Show every line from the entries that follow which holds the word "Rada".
-- DATA IN THIS EXERCISE follows --
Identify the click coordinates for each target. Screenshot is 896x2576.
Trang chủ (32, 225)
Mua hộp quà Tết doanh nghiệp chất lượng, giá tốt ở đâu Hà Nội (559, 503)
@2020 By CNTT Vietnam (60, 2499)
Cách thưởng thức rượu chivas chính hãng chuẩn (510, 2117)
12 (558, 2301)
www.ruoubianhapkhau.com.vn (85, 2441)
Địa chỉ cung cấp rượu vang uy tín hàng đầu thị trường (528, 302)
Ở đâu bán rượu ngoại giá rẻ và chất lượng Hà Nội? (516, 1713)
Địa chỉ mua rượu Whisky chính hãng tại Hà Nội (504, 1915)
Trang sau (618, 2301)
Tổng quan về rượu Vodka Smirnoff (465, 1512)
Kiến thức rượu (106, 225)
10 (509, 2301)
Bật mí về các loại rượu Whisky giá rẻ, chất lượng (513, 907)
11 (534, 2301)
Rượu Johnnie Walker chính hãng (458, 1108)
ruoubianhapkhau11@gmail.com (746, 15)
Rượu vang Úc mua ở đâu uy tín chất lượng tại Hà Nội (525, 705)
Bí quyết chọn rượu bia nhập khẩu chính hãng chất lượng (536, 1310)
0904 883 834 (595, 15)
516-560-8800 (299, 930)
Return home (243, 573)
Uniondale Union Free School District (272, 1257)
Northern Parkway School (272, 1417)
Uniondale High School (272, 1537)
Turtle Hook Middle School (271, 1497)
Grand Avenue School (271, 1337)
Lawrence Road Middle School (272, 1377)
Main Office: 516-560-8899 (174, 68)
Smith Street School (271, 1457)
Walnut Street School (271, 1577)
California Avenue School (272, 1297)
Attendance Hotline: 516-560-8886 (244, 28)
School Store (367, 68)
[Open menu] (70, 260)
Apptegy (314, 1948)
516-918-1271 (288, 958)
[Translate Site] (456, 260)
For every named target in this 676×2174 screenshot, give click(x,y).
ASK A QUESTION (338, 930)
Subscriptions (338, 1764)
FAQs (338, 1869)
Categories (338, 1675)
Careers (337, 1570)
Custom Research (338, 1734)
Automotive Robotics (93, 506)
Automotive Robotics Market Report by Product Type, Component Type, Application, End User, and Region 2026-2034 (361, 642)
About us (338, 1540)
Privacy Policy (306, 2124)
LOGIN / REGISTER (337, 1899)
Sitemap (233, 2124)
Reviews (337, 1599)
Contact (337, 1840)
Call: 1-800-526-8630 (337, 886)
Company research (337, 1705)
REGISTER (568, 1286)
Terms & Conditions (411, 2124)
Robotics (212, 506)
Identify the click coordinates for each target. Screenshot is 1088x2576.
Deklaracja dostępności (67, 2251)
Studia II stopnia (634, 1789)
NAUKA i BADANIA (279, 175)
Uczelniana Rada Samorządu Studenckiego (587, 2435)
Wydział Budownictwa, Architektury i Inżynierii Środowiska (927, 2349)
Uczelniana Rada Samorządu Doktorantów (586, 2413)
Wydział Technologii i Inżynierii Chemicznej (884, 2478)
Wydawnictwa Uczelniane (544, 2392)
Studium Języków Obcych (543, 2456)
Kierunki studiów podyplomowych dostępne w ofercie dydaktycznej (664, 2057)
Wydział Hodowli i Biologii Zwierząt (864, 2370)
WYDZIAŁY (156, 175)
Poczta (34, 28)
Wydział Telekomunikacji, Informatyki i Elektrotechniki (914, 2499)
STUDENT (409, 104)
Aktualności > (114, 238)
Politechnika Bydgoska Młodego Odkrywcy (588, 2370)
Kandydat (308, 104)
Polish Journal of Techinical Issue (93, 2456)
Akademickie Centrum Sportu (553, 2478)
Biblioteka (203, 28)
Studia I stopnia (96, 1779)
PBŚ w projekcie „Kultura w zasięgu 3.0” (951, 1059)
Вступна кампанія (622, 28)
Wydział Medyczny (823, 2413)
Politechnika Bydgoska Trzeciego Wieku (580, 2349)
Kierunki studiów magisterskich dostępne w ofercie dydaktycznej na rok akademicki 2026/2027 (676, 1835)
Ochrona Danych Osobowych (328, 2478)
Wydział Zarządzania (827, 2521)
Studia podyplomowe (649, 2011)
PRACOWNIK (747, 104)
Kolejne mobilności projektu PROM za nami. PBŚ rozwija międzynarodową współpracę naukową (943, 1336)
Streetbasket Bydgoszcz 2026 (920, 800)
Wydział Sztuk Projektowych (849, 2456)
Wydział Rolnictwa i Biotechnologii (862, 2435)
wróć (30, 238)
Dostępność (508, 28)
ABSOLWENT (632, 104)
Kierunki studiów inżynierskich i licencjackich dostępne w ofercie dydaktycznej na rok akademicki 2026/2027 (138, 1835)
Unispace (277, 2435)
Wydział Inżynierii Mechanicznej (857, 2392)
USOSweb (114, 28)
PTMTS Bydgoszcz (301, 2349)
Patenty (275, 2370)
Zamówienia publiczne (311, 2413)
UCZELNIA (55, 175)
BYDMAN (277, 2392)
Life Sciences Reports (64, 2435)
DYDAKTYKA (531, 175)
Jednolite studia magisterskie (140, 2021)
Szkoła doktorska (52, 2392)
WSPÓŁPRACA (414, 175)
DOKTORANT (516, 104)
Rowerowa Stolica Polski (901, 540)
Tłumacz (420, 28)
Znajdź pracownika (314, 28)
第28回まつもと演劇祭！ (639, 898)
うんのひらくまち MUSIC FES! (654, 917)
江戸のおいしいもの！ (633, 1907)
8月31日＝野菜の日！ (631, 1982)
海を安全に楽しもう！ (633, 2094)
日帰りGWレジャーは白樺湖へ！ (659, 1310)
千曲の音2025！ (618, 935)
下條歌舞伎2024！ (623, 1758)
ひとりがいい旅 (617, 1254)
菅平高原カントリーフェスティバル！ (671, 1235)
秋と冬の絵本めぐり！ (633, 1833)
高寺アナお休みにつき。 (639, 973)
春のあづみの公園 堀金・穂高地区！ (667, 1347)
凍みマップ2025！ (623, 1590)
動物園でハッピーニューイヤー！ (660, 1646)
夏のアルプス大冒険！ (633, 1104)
-- DATA IN THIS EXERCISE concluded --
▶ **WRITTEN RESPONSE**
Uczelniana Rada Samorządu Studenckiego (587, 2435)
Uczelniana Rada Samorządu Doktorantów (586, 2413)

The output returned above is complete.